My judgment in this matter is based on several decades of advising institutional investors in telecommunications, my work as a municipal finance lawyer which involved structuring a number of public‐private partnerships, and my experience in Washington DC as FCC Chief of Staff, and as Executive Director of the National Broadband Plan and Gig.U—roles that required me to be involved in evaluating detailed analysis of the economics of broadband deployment and the tools with which federal, state, and local government authorities can incent and stimulate investment. Through these different roles, I’ve interacted with numerous investors, carriers, and localities, and that experience leads to my concerns with the FCC’s argument:
First, focusing on state and local government fees and processes is a distraction from the real obstacles to accelerated and ubiquitous deployment of next-generation mobile services, which are that broadband deployment economics are very challenging and have to be addressed at all levels of government and through creative collaboration with the private sector. Fees for access to public property represent only one of many, many costs of doing business a carrier will encounter. A focus on reducing or eliminating one (relatively marginal) cost of doing business does not solve the challenging economics of broadband deployment and serves only to obscure the true challenges.
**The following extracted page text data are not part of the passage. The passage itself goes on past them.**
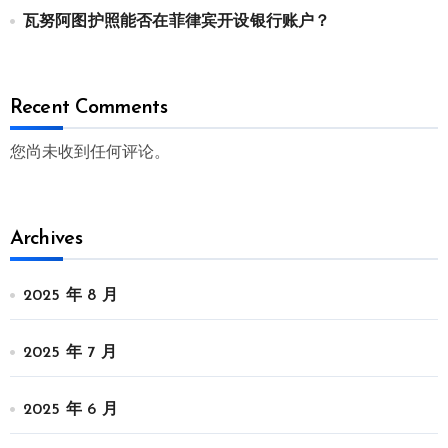
瓦努阿图护照能否在菲律宾开设银行账户？
Recent Comments
您尚未收到任何评论。
Archives
2025 年 8 月
2025 年 7 月
2025 年 6 月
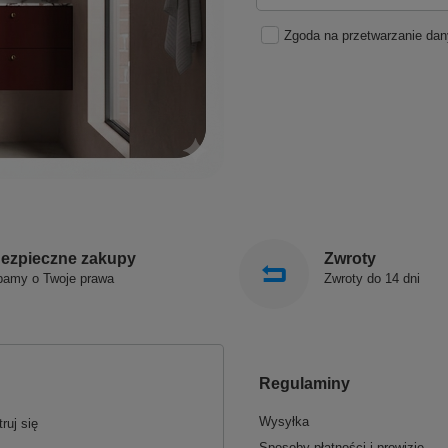
Zgoda na przetwarzanie da
ezpieczne zakupy
Zwroty
bamy o Twoje prawa
Zwroty do 14 dni
Regulaminy
Wysyłka
ruj się
Sposoby płatności i prowizje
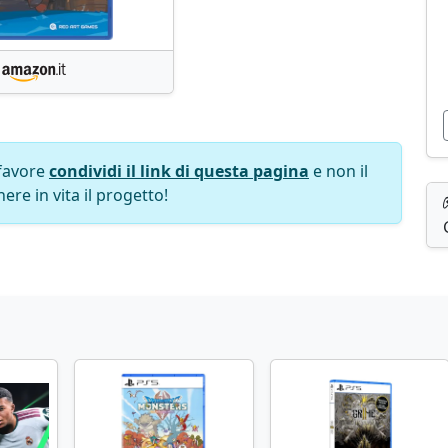
favore
condividi il link di questa pagina
e non il
ere in vita il progetto!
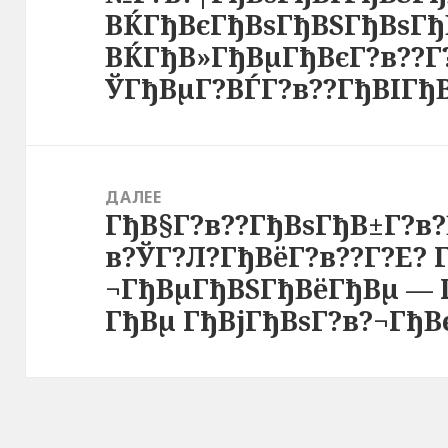
ВЌГђВєГђВѕГђВЅГђВѕГђВ
ВЌГђВ»ГђВµГђВєГ?в??Г
ЎГђВµГ?ВЃГ?в??ГђВІГђ
ДАЛЕЕ
ГђВ§Г?в??ГђВѕГђВ±Г?в
Следующая
в?ЎГ?Л?ГђВёГ?в??Г?Е? 
запись:
¬ГђВµГђВЅГђВёГђВµ — 
ГђВµ ГђВјГђВѕГ?в?¬Гђ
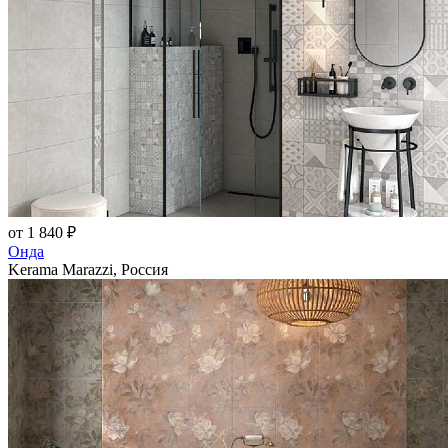
от 1 840 ₽
Онда
Kerama Marazzi, Россия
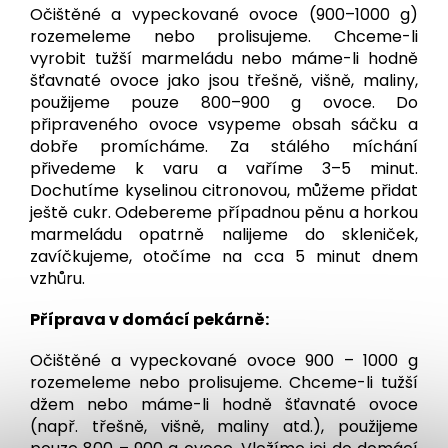
Očištěné a vypeckované ovoce (900–1000 g)
rozemeleme nebo prolisujeme. Chceme-li
vyrobit tužší marmeládu nebo máme-li hodně
šťavnaté ovoce jako jsou třešně, višně, maliny,
použijeme pouze 800–900 g ovoce. Do
připraveného ovoce vsypeme obsah sáčku a
dobře promícháme. Za stálého míchání
přivedeme k varu a vaříme 3–5 minut.
Dochutíme kyselinou citronovou, můžeme přidat
ještě cukr. Odebereme případnou pěnu a horkou
marmeládu opatrně nalijeme do skleniček,
zavíčkujeme, otočíme na cca 5 minut dnem
vzhůru.
Příprava v domácí pekárně:
Očištěné a vypeckované ovoce 900 – 1000 g
rozemeleme nebo prolisujeme. Chceme-li tužší
džem nebo máme-li hodně šťavnaté ovoce
(např. třešně, višně, maliny atd.), použijeme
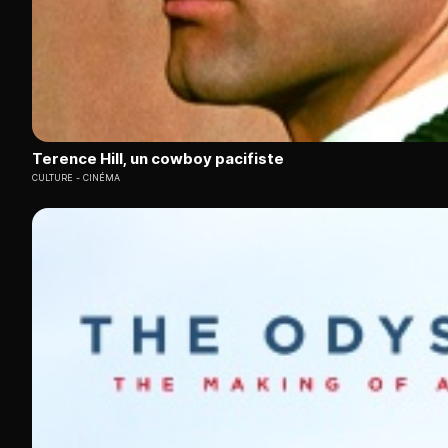
Terence Hill, un cowboy pacifiste
CULTURE
CINÉMA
Indeed, even if one accepts the FCC claim about the $2.5 billion—which is highly questionable—that amount is about 1% of what the FCC and industry claim is the necessary new investment needed for next-generation network deployments, and therefore is not likely to have a significant impact. As discussed in the attached speeches, while the FCC focused on the relatively small amounts at issue with municipal fees, it did not even evaluate what other countries and cities have done to reduce deployment costs by amounts orders of magnitude greater than what the FCC proposes to do. In addition, the FCC action ignores other federal government action that will have a greater—and negative—impact on 5G deployment. As Intel recently told the United States Trade Representative, the recently announced tariffs on China “will slow down the pace of technology adoption across the U.S. economy, causing American firms and institutions to fall behind foreign competitors outside of China that aren’t subject to the same tariffs.” Thus, despite the FCC rhetoric, the item is unlikely to have any material impact on whether the United States leads the world in 5G deployment.
Second, local governments have a strong recent track record of endeavoring to enable and facilitate broadband deployment, as the Google Fiber experience conclusively demonstrated. Vilifying them based on fees for use of public property is not only a distraction but also unfair. Indeed, rather than acknowledging that carriers have a proven ability to negotiate advantageous fees with localities, the FCC’s draft order infantilizes carriers by preempting state and local government, presumably on the theory that carriers cannot protect themselves in negotiations with states and localities.
This is absurd. As the carriers themselves have acknowledged, they have sufficient leverage to walk away from any locality that creates too many obstacles to deployment and that leverage has led them to strike the same kinds of deals that numerous fixed broadband providers were able to strike in the wake of the Google Fiber efforts. In the attached speeches, I note the piece de resistance demonstrating the ability of carriers to work things out with localities without federal interference involves the carriers and the city of San Jose. They were antagonists in the FCC’s recent BDAC process, but those parties were able to negotiate terms that all thought fair and that allows the companies to begin small cell deployments. Notably, the deals include having the companies contribute to a digital inclusion initiative and help the city pay for accelerated permitting, thus securing all parties’ goals. Further, San Jose is not unique. Other cities and carriers have struck deals that provide benefits to both sides and will result in deployment without the need of a top‐down, one‐size‐fits‐all framework that the FCC is preparing to impose on thousands of diverse municipalities.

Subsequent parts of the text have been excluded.